What this task involves: Look through the records below for the line with "Roofing (46, 2335)". Return that line and each one after it up to and including the line with "Napoli, aggiudicata la", exactly.

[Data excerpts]

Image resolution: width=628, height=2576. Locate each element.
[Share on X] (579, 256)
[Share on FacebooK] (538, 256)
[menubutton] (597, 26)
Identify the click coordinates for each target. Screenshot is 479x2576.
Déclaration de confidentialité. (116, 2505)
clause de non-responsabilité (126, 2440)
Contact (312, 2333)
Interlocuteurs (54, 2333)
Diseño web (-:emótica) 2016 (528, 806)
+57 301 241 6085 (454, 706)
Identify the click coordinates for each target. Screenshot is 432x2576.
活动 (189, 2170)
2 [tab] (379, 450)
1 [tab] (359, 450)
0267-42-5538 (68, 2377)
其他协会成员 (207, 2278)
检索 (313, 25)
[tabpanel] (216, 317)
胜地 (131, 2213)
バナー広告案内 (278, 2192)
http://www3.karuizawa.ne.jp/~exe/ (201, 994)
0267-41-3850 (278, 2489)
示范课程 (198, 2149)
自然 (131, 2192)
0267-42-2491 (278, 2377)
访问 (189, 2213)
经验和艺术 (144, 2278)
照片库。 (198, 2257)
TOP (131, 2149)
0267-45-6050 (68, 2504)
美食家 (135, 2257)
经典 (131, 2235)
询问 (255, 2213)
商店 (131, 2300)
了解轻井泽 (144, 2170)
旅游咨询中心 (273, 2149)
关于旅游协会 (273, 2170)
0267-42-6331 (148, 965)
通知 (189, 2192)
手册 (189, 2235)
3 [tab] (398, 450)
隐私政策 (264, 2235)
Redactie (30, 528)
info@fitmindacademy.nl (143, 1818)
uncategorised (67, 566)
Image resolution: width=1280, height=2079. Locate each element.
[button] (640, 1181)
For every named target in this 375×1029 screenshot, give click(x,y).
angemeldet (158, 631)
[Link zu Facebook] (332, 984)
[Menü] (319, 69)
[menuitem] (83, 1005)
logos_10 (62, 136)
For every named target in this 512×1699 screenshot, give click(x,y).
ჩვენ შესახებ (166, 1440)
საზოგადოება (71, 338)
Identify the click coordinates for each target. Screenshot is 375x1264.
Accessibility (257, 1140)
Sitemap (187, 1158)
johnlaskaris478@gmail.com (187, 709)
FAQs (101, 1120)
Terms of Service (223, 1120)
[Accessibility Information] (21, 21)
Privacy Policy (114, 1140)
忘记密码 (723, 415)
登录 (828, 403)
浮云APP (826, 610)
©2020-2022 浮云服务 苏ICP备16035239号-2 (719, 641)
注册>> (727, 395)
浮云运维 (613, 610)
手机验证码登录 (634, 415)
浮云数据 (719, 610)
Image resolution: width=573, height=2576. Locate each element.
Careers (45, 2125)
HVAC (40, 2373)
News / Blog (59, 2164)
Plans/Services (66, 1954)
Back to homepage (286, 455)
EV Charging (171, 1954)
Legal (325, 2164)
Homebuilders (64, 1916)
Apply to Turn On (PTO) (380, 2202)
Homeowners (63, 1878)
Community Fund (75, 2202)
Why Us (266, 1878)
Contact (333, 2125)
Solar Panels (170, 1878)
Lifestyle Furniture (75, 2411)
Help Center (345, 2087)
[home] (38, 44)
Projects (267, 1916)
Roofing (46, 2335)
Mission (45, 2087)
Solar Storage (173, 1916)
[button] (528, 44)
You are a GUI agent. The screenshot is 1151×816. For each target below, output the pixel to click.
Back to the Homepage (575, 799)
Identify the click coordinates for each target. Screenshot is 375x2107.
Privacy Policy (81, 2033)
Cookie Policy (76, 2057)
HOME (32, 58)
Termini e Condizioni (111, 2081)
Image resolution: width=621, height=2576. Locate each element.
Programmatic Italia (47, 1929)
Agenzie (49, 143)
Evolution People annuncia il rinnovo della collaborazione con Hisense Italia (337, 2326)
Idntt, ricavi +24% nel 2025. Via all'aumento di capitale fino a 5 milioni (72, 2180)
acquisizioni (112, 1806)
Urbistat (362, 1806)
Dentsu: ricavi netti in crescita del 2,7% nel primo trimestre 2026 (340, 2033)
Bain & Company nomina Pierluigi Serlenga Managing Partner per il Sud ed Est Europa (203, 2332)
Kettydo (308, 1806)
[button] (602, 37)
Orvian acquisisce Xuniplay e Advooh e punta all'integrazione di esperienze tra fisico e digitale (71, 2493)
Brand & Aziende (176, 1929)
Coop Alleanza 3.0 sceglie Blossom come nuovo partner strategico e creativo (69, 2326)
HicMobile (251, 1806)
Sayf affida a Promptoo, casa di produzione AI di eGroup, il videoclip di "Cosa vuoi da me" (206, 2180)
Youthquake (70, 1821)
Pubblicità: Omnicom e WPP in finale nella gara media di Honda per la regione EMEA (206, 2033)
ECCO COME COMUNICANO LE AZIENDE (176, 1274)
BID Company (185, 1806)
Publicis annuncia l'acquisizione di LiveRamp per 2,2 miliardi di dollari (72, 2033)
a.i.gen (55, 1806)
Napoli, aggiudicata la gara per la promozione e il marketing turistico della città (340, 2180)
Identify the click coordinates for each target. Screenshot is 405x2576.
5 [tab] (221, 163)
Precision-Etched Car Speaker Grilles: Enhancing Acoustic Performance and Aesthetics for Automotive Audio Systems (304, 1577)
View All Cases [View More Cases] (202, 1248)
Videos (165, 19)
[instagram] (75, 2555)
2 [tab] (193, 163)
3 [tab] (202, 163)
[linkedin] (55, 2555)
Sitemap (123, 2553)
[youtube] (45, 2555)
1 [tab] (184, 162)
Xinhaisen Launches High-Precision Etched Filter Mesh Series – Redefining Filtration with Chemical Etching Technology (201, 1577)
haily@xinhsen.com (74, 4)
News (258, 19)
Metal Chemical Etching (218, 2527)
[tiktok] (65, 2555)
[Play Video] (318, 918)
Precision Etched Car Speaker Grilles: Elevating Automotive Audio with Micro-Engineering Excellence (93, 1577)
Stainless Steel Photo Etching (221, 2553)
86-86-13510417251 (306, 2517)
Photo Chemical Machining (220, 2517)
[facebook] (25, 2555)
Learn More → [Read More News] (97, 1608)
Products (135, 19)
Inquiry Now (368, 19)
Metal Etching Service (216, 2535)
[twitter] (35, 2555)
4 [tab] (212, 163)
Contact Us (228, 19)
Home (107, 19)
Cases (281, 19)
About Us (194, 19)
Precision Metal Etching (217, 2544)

Answer to the problem:
Roofing (46, 2335)
Mission (45, 2087)
Solar Storage (173, 1916)
[button] (528, 44)
You are a GUI agent. The screenshot is 1151×816. For each target below, output the pixel to click.
Back to the Homepage (575, 799)
Identify the click coordinates for each target. Screenshot is 375x2107.
Privacy Policy (81, 2033)
Cookie Policy (76, 2057)
HOME (32, 58)
Termini e Condizioni (111, 2081)
Image resolution: width=621, height=2576. Locate each element.
Programmatic Italia (47, 1929)
Agenzie (49, 143)
Evolution People annuncia il rinnovo della collaborazione con Hisense Italia (337, 2326)
Idntt, ricavi +24% nel 2025. Via all'aumento di capitale fino a 5 milioni (72, 2180)
acquisizioni (112, 1806)
Urbistat (362, 1806)
Dentsu: ricavi netti in crescita del 2,7% nel primo trimestre 2026 (340, 2033)
Bain & Company nomina Pierluigi Serlenga Managing Partner per il Sud ed Est Europa (203, 2332)
Kettydo (308, 1806)
[button] (602, 37)
Orvian acquisisce Xuniplay e Advooh e punta all'integrazione di esperienze tra fisico e digitale (71, 2493)
Brand & Aziende (176, 1929)
Coop Alleanza 3.0 sceglie Blossom come nuovo partner strategico e creativo (69, 2326)
HicMobile (251, 1806)
Sayf affida a Promptoo, casa di produzione AI di eGroup, il videoclip di "Cosa vuoi da me" (206, 2180)
Youthquake (70, 1821)
Pubblicità: Omnicom e WPP in finale nella gara media di Honda per la regione EMEA (206, 2033)
ECCO COME COMUNICANO LE AZIENDE (176, 1274)
BID Company (185, 1806)
Publicis annuncia l'acquisizione di LiveRamp per 2,2 miliardi di dollari (72, 2033)
a.i.gen (55, 1806)
Napoli, aggiudicata la gara per la promozione e il marketing turistico della città (340, 2180)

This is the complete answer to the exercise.